For the first round of elections under the system, candidates for office would have a six-month campaign period rather than a full year.
In keeping with the schedule change, the board also recommended that the HAC hold the Candidates' Introductory Breakfast during the HOD's regular winter session—for candidates who are standing for election one year later.
In other business, the board approved holding its June 2009 meeting in Las Vegas to allow members to visit the Oquendo Center. The new facility is a permanent site for administering the Clinical Proficiency Examination, the fourth and final step of the Educational Commission for Foreign Veterinary Graduates certification program.
The 2008-2009 board also welcomed two new members: Drs. Larry G. Dee of Hollywood, Fla., and Thomas F. Meyer of Vancouver, Wash.
Dr. Dee, a small animal practitioner, succeeds Dr. Larry R. Corry as District IV representative. District IV comprises Florida, Georgia, and Puerto Rico. Dr. Meyer, a mixed-animal practitioner, succeeds Dr. Richard E. Coon as District XI representative. District XI comprises Alaska, Idaho, Montana, Oregon, Washington, and Wyoming.

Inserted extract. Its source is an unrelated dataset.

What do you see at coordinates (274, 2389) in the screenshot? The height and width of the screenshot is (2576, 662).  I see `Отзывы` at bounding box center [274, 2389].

The incoming board elected Dr. David L. McCrystle, Healdsburg, Calif., as chair and Dr. Douglas G. Aspros, White Plains, N.Y., as vice chair.
Hill's donates feline genome data to spur research
Hill's Pet Nutrition Inc. announced July 20 the donation of its feline genome database to Morris Animal Foundation for the advancement of feline research.

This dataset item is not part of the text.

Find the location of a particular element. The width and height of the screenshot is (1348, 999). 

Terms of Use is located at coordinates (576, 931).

In addition, Hill's has made a $1 million commitment to MAF, and a portion of the funds will be used to establish a Coalition for Feline Genomic Research. The coalition will use the genetic data to study biochemical differences between healthy and unhealthy cats.
The genetic data were the result of Hill's years-long investment in nutrigenomic technology for identifying ingredients that will enhance functional pet food products. The project yielded a wealth of feline genome sequence data with DNA samples from seven cats of various breeds and both sexes.

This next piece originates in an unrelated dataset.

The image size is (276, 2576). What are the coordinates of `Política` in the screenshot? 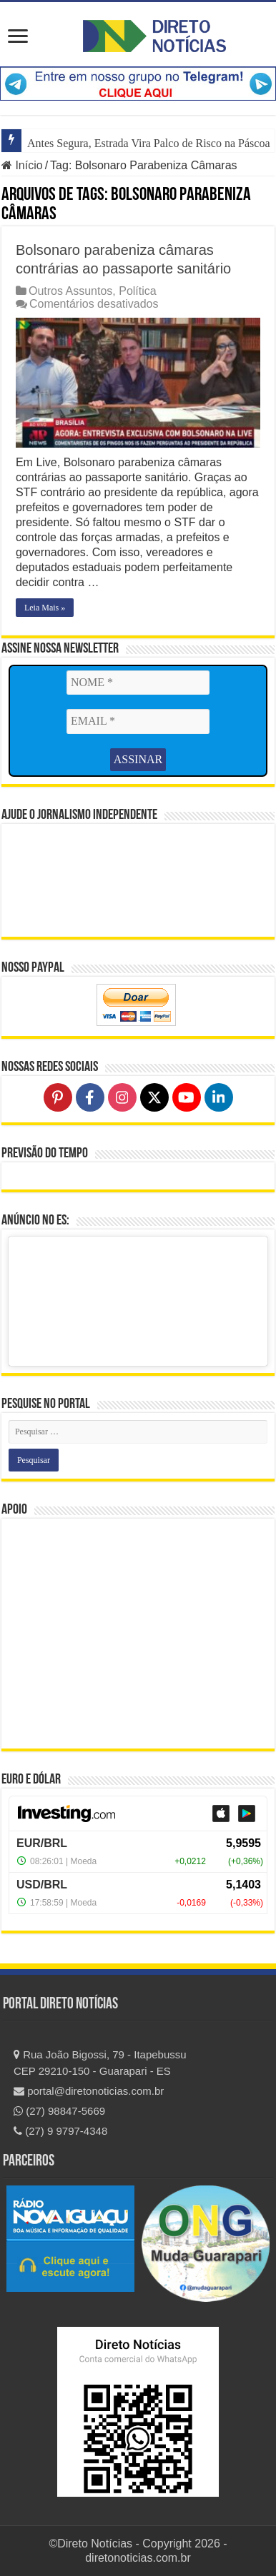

The DNA sequencing effort identified more than three million feline single nucleotide polymorphisms, or SNPs. These SNPs are small deviations from the common feline DNA sequence that can be used as markers to track down genes responsible for genetic diseases.
Hill's donated its entire collection of SNPs to Morris to ensure the availability of the data to investigators who will use the collection in research advancing feline health. The data also provide researchers with a foundation for developing an SNP genotyping platform.
Cats and humans share 250 genetic diseases, so the donation could lead to discoveries affecting human health. “The domestic cat has served as a powerful model for hereditary human disease patterns and for numerous fatal infectious disease agents related to human pathogens,” said Dr. Gregg Dean, professor of immunopathology at North Carolina State University.
Since the canine genome was sequenced in 2005, the bulk of pet-related genetic research has focused on dogs. The feline genome was sequenced two years later, but research has lagged. The hope is the Hill's donation will jump-start the field.
The Veterinary Community
Ohio State names interim dean
The Ohio State University has appointed Dr. John A.E. Hubbell as interim dean of the College of Veterinary Medicine, effective July 1. He takes over for Dr. Tom Rosol, who became special assistant to the university's senior vice president for research.
Dr. Hubbell teaches veterinary clinical sciences at Ohio State's veterinary college and served previously as associate dean for academic affairs. He is a diplomate of the American College of Veterinary Anesthesiologists. His research interests include anesthesia of horses immediately after exercise, pharmacology of anesthetic drugs, and veterinary education. He earned his veterinary degree from Ohio State in 1977.
Dr. Rosol had served as dean since 2005. He will continue teaching veterinary biosciences as well as conducting research within the Comprehensive Cancer Center.